- _WHAT YOU ARE ASKED TO DO_: Go through the material below and copy each line where the word "this" appears.

------ EXERCISE DATA ------

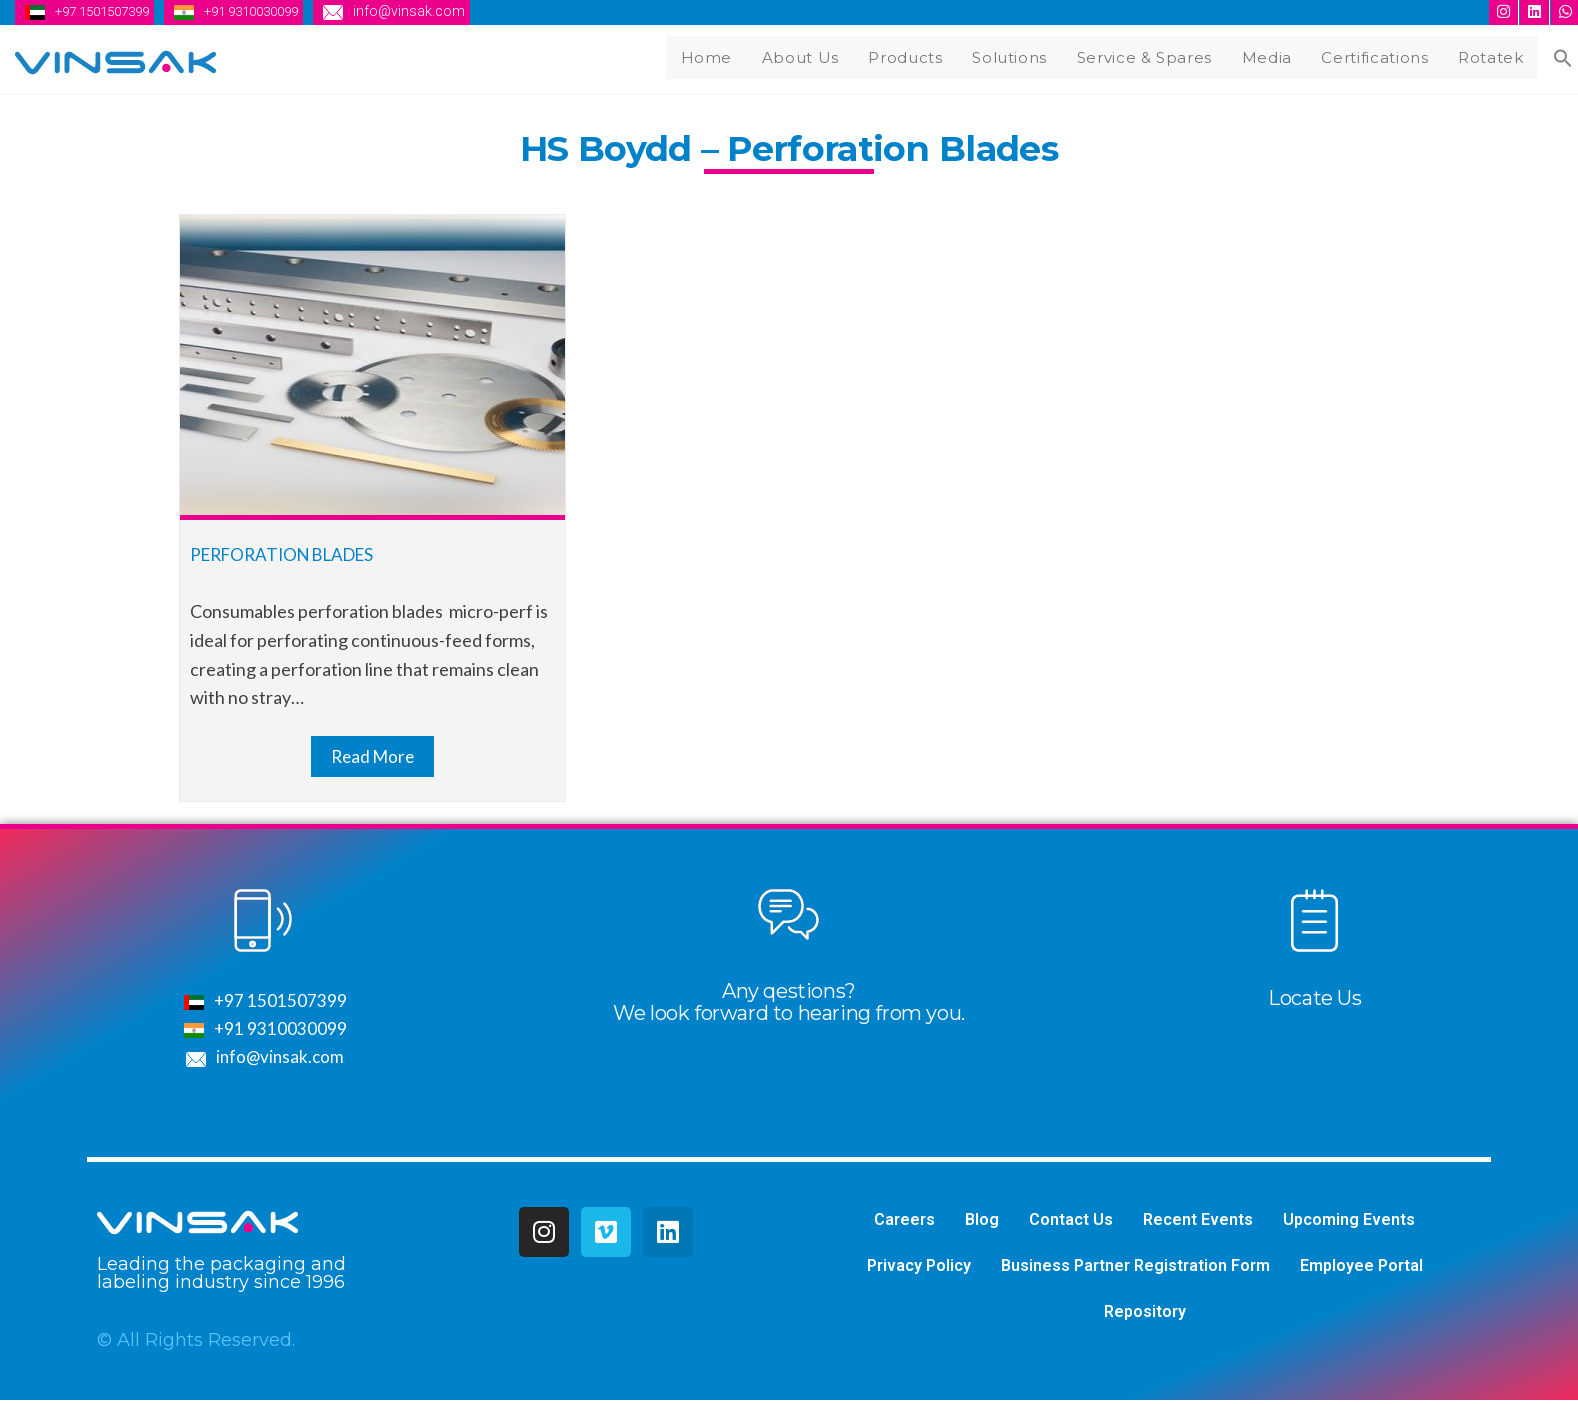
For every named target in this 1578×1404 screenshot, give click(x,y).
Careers (904, 1222)
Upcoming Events (1349, 1222)
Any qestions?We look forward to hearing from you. (789, 1004)
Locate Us (1314, 1000)
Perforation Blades (289, 556)
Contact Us (1071, 1222)
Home (729, 55)
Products (922, 55)
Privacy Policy (919, 1268)
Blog (982, 1222)
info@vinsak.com (435, 11)
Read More (372, 758)
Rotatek (1498, 55)
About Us (820, 55)
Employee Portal (1361, 1268)
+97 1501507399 (108, 11)
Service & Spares (1157, 55)
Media (1278, 55)
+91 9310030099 (270, 11)
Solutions (1024, 55)
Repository (1145, 1314)
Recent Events (1198, 1222)
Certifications (1384, 55)
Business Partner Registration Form (1135, 1268)
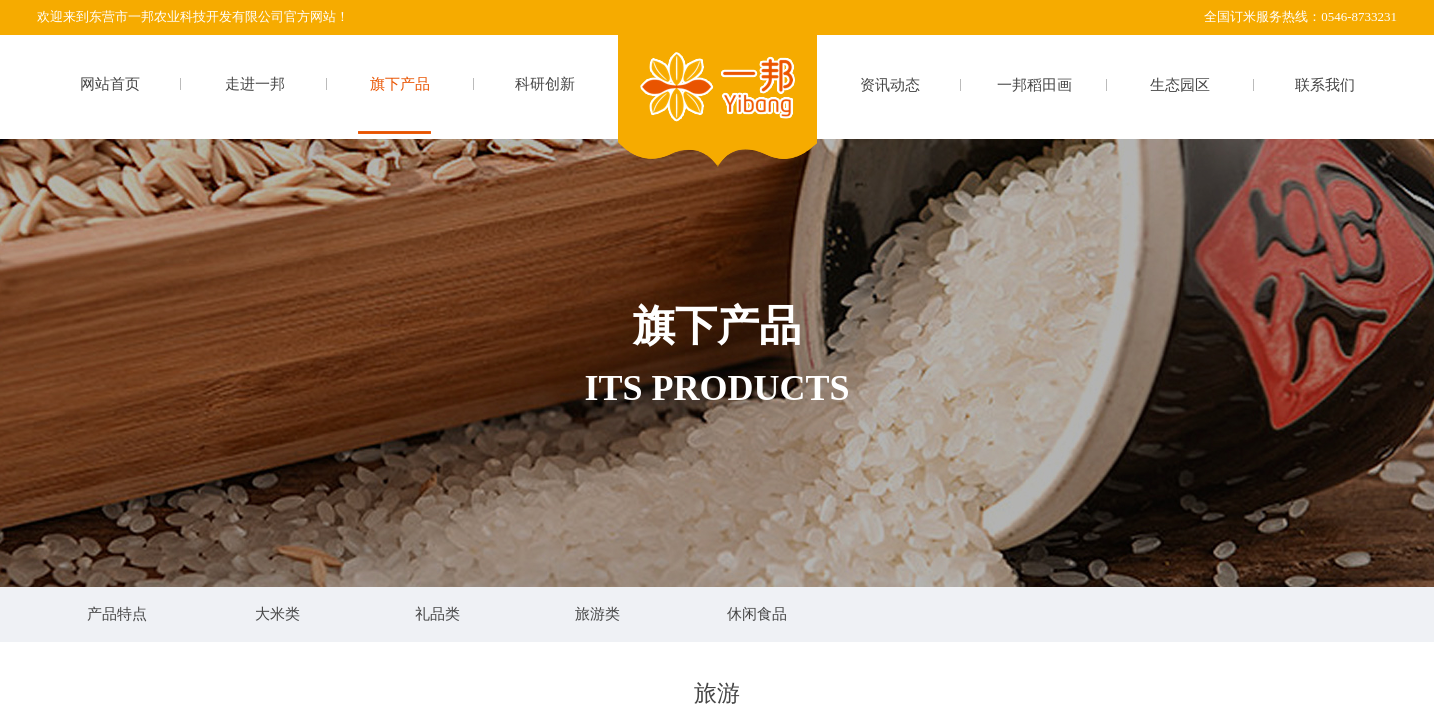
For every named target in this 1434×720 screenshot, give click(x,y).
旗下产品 (400, 84)
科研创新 (545, 84)
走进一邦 (255, 84)
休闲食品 (757, 614)
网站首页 (110, 84)
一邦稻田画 (1034, 85)
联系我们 (1325, 85)
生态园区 (1180, 85)
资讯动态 (890, 85)
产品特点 (117, 614)
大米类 (277, 614)
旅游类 (597, 614)
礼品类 (437, 614)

------

- _EXPECTED ANSWER_:
For every named target in this 1578×1404 screenshot, give click(x,y).
For every named target in this 1434×720 screenshot, give click(x,y).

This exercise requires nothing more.